In order to ensure the long-term integrity and reliability of information, SP uses a number of tools and procedures to detect bit corruption or loss. The repository uses widely accepted hashing techniques to generate digest values for new content and carries out regular, automated fixity checks on archived content. For each journal article, the repository generates and records MD5, SHA-1, and CRC32 values for each file associated with the article, including the bibliographic metadata. Digest values are stored in the preservation metadata, which is separate from the article's files. SP also records file sizes at byte scale.
In addition, the Pillar Axiom storage array has health-monitoring, diagnostic, and error-correction tools. The storage controllers will automatically report errors to the University of Toronto Libraries' Information Technology Services staff. The MarkLogic database performs consistency checks on bibliographic and preservation metadata.

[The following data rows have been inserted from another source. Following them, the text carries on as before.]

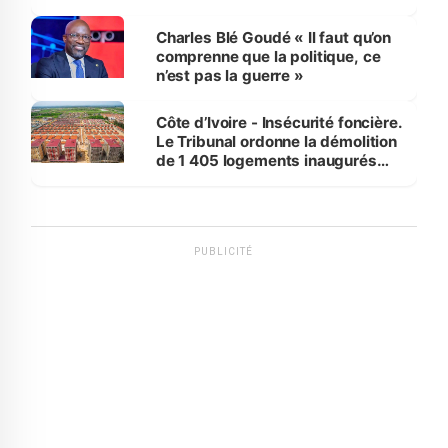
Charles Blé Goudé « Il faut qu’on
comprenne que la politique, ce
n’est pas la guerre »
Côte d’Ivoire - Insécurité foncière.
Le Tribunal ordonne la démolition
de 1 405 logements inaugurés
par le Premier ministre à Grand-
Bassam
PUBLICITÉ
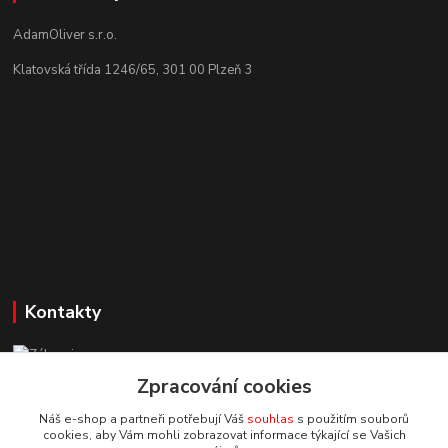
AdamOliver s.r.o.
Klatovská třída 1246/65, 301 00 Plzeň 3
Kontakty
Zákaznická podpora StuhyLevně.cz
+420 725 618 353
Zpracování cookies
(Po-Pá, 8-16 hod.)
Náš e-shop a partneři potřebují Váš
souhlas
s použitím souborů
cookies, aby Vám mohli zobrazovat informace týkající se Vašich
adamoliver@seznam.cz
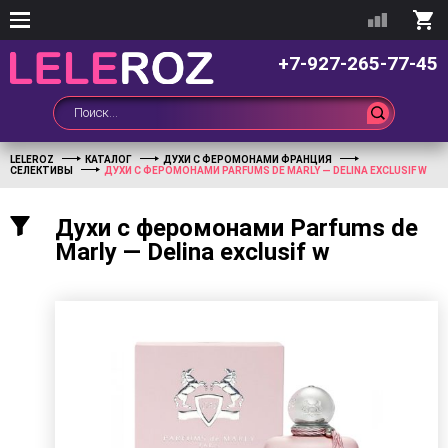
+7-927-265-77-45
LELEROZ
КАТАЛОГ
ДУХИ С ФЕРОМОНАМИ ФРАНЦИЯ
СЕЛЕКТИВЫ
ДУХИ С ФЕРОМОНАМИ PARFUMS DE MARLY — DELINA EXCLUSIF W
Духи с феромонами Parfums de
Marly — Delina exclusif w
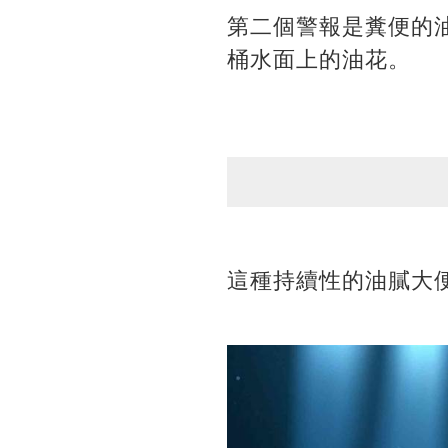
第二個警報是糞便的
桶水面上的油花。
這種持續性的油膩大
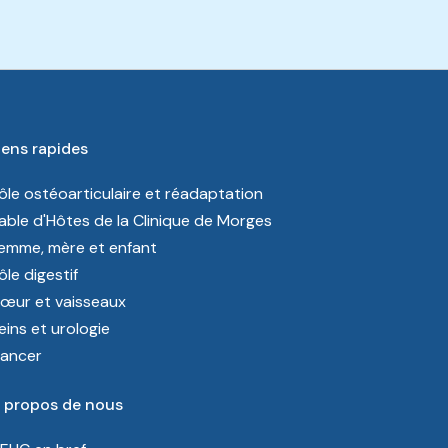
iens rapides
ôle ostéoarticulaire et réadaptation
able d'Hôtes de la Clinique de Morges
emme, mère et enfant
ôle digestif
œur et vaisseaux
eins et urologie
ancer
 propos de nous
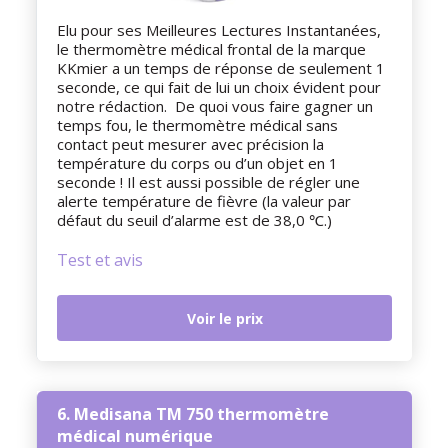
Elu pour ses Meilleures Lectures Instantanées,
le thermomètre médical frontal de la marque
KKmier a un temps de réponse de seulement 1
seconde, ce qui fait de lui un choix évident pour
notre rédaction. De quoi vous faire gagner un
temps fou, le thermomètre médical sans
contact peut mesurer avec précision la
température du corps ou d’un objet en 1
seconde ! Il est aussi possible de régler une
alerte température de fièvre (la valeur par
défaut du seuil d’alarme est de 38,0 ℃.)
Test et avis
Voir le prix
6. Medisana TM 750 thermomètre
médical numérique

Please see the complete text of the Fixity Check Procedures document for additional information. The Risk Analysis and Management Strategies document contains information about the Pillar array's health-monitoring and error-correction functionality.

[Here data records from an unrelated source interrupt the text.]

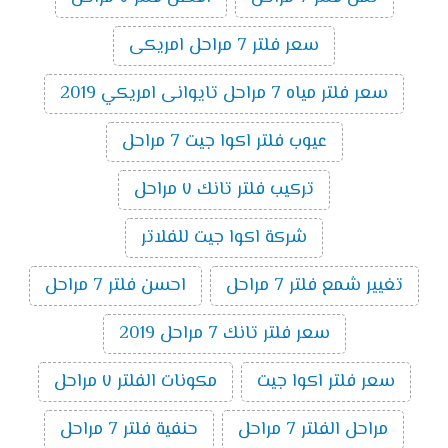
سعر فلتر 7 مراحل امريكى
سعر فلتر مياه 7 مراحل تايوانى امريكي 2019
عيوب فلتر اكوا جيت 7 مراحل
تركيب فلتر تانك ٧ مراحل
شركة اكوا جيت للفلاتر
تغيير شمع فلتر 7 مراحل
احسن فلتر 7 مراحل
سعر فلتر تانك 7 مراحل 2019
سعر فلتر اكوا جيت
مكونات الفلتر ٧ مراحل
مراحل الفلتر 7 مراحل
حنفية فلتر 7 مراحل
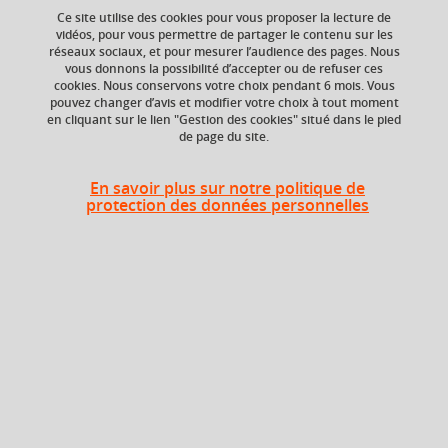
Ce site utilise des cookies pour vous proposer la lecture de
vidéos, pour vous permettre de partager le contenu sur les
réseaux sociaux, et pour mesurer l’audience des pages. Nous
ECTS
Composante
vous donnons la possibilité d’accepter ou de refuser ces
3 crédits
UFR Physique,
cookies. Nous conservons votre choix pendant 6 mois. Vous
Ingénierie, Terre,
pouvez changer d’avis et modifier votre choix à tout moment
Environnement,
en cliquant sur le lien "Gestion des cookies" situé dans le pied
de page du site.
Mécanique (PhITEM)
Période de l'année
En savoir plus sur notre politique de
Toute l'année
protection des données personnelles
Description
Toutes les informations
ici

Digital Preservation Policy Librarian
SP is in the process of generating digest values for content that was ingested before the repository adopted its fixity procedures. Until this process is complete, some files do not have digest values and are not candidates for regular fixity testing.
SP does not generate digest values for its preservation metadata files. In other words, there is no fixity check for the fixity values. It should be noted, however, that these files are subject to MarkLogic's internal consistency checking.
SP operates a rolling test of digest values. Fixity tests that produce a mismatch are automatically reported to staff through the repository's issue tracking system.